18Dans l’édition princeps du Teikin ôrai zusan, ces termes sont mis en image dans 439 vignettes (entre une et quatre par page) qui apparaissent en bandeau dans le tiers supérieur de la page et forment un véritable petit dictionnaire illustré. Bien qu’ils ne soient pas réunis en catégories absolument strictes, mais suivent le fil du texte principal, ces termes portent successivement sur les grands thèmes suivants : les rites du Nouvel An, les outils et le monde agricole, les constructions, les arbres fruitiers, les métiers, les productions régionales, les objets d’intérieur, les poissons, les oiseaux et les animaux, les bandits, les armes et les armures du guerrier, les vêtements et les parures des nobles, les objets bouddhiques, les instruments de musique, le cortège du shôgun, l’architecture religieuse, les effigies et les objets bouddhiques, la hiérarchie ecclésiastique, les offrandes, les ustensiles de la cérémonie du thé et les plantes comestibles. Une partie de ces illustrations décrit des réalités antérieures à l’époque d’Edo qui relèvent du milieu de l’aristocratie de cour, et était donc assez éloignée du quotidien des apprenants.
19Deux nouvelles versions de cette édition illustrée du Teikin ôrai seront réalisées en 1698 et en 1699, avec pour cette dernière un aménagement de la mise en page sous la forme d’un appendice, dans lequel une partie des termes mis en image est réunie en tableaux (fig. 44). Ce manuel va ensuite être décliné pendant deux siècles dans des formules variées, mais toujours selon le principe des vignettes illustrant des termes de vocabulaire. Le nombre de ces vignettes, leur importance, leur place par rapport au texte et leur graphisme évolueront néanmoins sensiblement15. On trouvera à la fin d’Edo des versions de poche (certaines ne mesurent pas plus de 14 x 9,5 cm et comportent quelque 300 vignettes) qui ne feront plus office de modèle pour la calligraphie, mais seront plutôt des lexiques illustrés.
Les encyclopédies illustrées : l’exemple du Kinmô zui (répertoire illustré pour l’instruction)

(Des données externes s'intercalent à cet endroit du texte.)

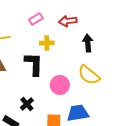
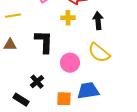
yellow cross: (47, 43) -> (68, 18), moved

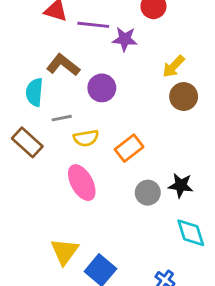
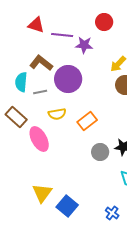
purple circle: (102, 88) -> (68, 79), size x1.4
gray line: (62, 118) -> (40, 92), moved
pink ellipse: (82, 183) -> (39, 139), moved

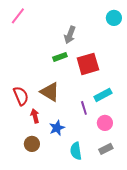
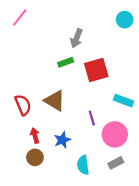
cyan rectangle: (103, 95) -> (124, 101), moved, turned 48
red arrow: (35, 116) -> (35, 136), moved
pink circle: (105, 123) -> (115, 134), size x1.5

20Ce dispositif illustratif du Teikin ôrai est à mettre en parallèle avec une autre catégorie d’ouvrages pédagogiques qui apparaît à la même époque, à savoir les « encyclopédies illustrées », qui sont plus exactement comme nous allons le voir des lexiques classés par thèmes. La plus ancienne et la plus célèbre d’entre toutes est certainement le Kinmô zui 訓蒙図彙, dont la première version paraît chez un éditeur de Kyôto en 1666, au moment où le commerce de la librairie prend son essor dans la capitale impériale.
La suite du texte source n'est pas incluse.